Fracture and progressive failure of defective graphene sheets and carbon nanotubes

An atomistic based finite bond element model for the prediction of fracture and progressive failure of graphene sheets and carbon nanotubes is developed by incorporating the modified Morse potential. The element formulation includes eight degrees of freedom reducing computational cost compared to the 12 degrees of freedom used in other FE type models. The coefficients of the elements are determined based on the analytical molecular structural mechanics model developed by the authors. The model is capable of predicting the mechanical properties (Young’s moduli, Poisson’s ratios and force–strain relationships) of both defect-free and defective carbon nanotubes under different loading conditions. In particular our approach is shown to more accurately predict Poisson’s ratio.

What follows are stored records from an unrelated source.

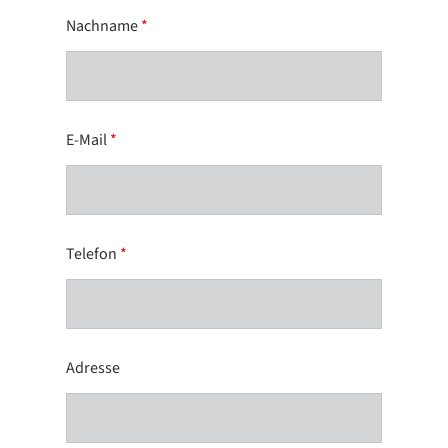
Nachname
*
E-Mail
*
Telefon
*
Adresse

The numerical prediction of nonlinear stress–strain relationships for defect-free nanotubes including ultimate strength and strain to failure of nanotubes is identical to our analytical molecular structural mechanics solution. An interaction based mechanics approach is introduced to model the formation of Stone–Wales (5-7-7-5) topological defect. The predicted formation energy is compared with ab initio calculations. The progressive failure of defective graphene sheets and nanotubes containing a 5-7-7-5 defect is studied, and the degradation of Young’s moduli, ultimate strength and failure strains of defective nanotubes is predicted.